GeoNames Home | Postal Codes | Download / Webservice | About 

GeoNames Forum
  [Search] Search   [Recent Topics] Recent Topics   [Groups] Back to home page 
[Register] Register / 
[Login] Login 
Import GeoNames dump into SQL Server  XML
Forum Index -> FAQ - frequently asked questions
Author Message
marc



Joined: 08/12/2005 07:39:47
Messages: 4439
Offline

Johannes Beck has written a how to :
http://johanneskebeck.spaces.live.com/Blog/cns!42E1F70205EC8A96!3782.entry

New 15. Jan 2009: load the GeoNames locations into SQL Server Spatial
http://blogs.msdn.com/edkatibah/archive/2009/01/13/loading-geonames-data-into-sql-server-2008-yet-another-way.aspx

There are also some threads in the GeoNames forum :
http://forum.geonames.org/gforum/posts/list/817.page
http://forum.geonames.org/gforum/posts/list/88.page
http://forum.geonames.org/gforum/posts/list/673.page

Marc

[WWW]
sateesh



Joined: 02/09/2008 11:31:11
Messages: 5
Offline

Hi, i am new to geonames dump.

But i would like to import all the city names in the world which has population greater than 15000.
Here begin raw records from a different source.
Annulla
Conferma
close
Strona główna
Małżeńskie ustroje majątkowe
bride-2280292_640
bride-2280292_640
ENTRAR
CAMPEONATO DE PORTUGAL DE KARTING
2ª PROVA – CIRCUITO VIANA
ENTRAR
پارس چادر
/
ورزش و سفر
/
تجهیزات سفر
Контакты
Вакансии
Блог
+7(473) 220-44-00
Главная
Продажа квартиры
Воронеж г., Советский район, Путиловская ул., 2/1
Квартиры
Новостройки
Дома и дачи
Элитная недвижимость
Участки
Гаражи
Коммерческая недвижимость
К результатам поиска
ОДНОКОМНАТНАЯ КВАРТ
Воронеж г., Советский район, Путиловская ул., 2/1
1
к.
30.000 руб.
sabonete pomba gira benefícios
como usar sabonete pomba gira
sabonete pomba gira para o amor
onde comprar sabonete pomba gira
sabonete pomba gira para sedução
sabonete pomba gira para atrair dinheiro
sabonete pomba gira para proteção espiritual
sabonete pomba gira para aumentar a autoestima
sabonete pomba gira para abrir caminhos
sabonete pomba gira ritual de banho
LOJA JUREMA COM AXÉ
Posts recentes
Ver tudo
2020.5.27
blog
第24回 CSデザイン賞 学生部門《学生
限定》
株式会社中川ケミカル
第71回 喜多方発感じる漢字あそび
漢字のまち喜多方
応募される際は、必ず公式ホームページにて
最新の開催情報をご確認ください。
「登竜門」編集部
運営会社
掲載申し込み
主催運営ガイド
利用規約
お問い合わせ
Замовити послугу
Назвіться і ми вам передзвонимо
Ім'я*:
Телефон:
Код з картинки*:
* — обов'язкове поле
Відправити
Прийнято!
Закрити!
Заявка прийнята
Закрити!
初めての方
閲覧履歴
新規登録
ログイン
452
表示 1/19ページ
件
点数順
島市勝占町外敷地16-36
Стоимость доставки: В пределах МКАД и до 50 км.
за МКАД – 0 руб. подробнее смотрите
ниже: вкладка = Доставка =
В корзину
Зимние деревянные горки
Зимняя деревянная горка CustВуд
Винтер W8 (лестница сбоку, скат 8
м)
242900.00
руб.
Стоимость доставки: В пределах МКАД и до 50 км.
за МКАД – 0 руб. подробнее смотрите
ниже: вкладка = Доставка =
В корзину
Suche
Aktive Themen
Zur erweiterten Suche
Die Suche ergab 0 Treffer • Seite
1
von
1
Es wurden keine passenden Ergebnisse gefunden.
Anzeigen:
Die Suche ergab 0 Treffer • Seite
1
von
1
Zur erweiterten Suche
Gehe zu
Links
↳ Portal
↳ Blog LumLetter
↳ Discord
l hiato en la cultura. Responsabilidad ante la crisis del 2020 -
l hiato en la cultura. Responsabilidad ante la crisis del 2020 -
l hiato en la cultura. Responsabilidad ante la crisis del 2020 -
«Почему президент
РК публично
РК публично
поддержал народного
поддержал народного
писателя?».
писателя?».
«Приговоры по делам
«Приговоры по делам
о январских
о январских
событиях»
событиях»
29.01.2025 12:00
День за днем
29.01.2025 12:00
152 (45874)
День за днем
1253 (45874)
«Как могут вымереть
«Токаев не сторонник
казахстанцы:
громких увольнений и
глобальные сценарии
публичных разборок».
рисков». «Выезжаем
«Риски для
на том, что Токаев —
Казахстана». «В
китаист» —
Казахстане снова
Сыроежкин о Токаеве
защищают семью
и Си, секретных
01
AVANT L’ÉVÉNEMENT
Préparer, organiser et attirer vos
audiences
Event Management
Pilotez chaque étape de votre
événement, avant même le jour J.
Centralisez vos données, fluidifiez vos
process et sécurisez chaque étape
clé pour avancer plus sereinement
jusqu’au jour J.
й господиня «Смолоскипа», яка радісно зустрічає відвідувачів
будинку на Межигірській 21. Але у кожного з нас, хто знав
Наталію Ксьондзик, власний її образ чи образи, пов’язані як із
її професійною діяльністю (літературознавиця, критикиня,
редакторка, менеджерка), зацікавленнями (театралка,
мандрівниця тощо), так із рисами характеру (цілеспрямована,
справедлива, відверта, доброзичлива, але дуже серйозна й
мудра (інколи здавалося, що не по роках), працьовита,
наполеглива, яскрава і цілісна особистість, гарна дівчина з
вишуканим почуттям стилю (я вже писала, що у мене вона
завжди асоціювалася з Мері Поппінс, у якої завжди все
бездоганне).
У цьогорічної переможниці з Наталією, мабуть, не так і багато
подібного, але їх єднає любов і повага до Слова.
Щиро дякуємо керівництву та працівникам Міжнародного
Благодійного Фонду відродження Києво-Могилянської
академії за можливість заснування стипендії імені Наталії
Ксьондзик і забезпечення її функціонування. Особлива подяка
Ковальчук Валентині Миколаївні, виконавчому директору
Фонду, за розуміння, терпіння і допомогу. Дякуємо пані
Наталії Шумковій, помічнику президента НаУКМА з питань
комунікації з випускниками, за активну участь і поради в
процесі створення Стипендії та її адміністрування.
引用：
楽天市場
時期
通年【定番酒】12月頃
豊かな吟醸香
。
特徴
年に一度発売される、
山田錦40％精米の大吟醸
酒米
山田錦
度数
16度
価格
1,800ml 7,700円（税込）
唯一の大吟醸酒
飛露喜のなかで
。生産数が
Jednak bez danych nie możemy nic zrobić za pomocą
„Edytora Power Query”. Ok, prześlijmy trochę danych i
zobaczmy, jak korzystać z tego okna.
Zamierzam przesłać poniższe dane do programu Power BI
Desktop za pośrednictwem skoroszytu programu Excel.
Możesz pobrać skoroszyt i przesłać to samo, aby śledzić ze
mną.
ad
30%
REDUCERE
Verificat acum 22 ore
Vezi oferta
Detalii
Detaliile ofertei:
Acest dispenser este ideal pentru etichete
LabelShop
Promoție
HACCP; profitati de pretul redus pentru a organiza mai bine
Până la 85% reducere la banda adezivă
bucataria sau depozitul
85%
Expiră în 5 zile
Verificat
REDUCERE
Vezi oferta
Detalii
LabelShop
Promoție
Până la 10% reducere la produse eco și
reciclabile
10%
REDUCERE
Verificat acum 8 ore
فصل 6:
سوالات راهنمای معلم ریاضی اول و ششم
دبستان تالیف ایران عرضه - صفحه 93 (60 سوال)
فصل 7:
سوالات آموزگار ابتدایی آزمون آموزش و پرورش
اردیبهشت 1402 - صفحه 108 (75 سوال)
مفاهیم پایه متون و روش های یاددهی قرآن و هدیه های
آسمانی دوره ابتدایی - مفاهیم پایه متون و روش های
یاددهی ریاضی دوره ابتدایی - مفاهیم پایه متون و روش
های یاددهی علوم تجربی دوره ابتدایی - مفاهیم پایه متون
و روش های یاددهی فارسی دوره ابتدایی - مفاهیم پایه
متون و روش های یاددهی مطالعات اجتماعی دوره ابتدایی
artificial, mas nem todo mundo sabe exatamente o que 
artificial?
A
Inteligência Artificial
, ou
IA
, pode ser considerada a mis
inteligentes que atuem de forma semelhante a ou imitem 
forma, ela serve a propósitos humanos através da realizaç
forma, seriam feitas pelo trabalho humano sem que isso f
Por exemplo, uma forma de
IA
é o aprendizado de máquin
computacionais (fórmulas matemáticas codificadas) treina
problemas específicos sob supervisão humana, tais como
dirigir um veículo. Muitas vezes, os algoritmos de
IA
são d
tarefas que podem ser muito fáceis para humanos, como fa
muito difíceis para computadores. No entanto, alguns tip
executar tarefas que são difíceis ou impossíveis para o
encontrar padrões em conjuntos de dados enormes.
Can you please help me, how can i use that dump, and how can i import that into our local database.

Waiting for response....

Thanks,
Sateesh.
bemall



Joined: 12/11/2008 20:34:31
Messages: 11
Offline

I am a little confused if you could please clarify..
Per John Becks instructions
"Johannes Beck has written a how to :
http://johanneskebeck.spaces.live.com/Blog/cns!42E1F70205EC8A96!3782.entry"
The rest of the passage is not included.